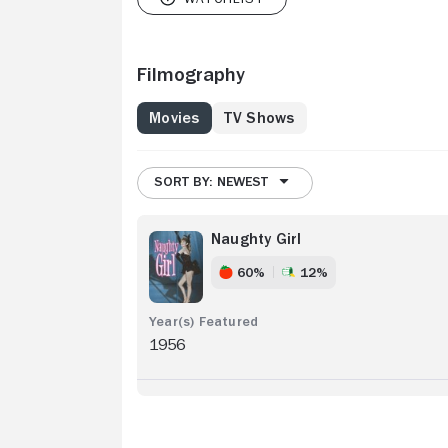
Filmography
Movies
TV Shows
SORT BY: NEWEST
Naughty Girl
60%
12%
1956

------------------------------

● **Task to complete**:
Please print the records above word for word, leaving every image out.

● **Solution**:
Filmography
Movies
TV Shows
SORT BY: NEWEST
Naughty Girl
60%
12%
1956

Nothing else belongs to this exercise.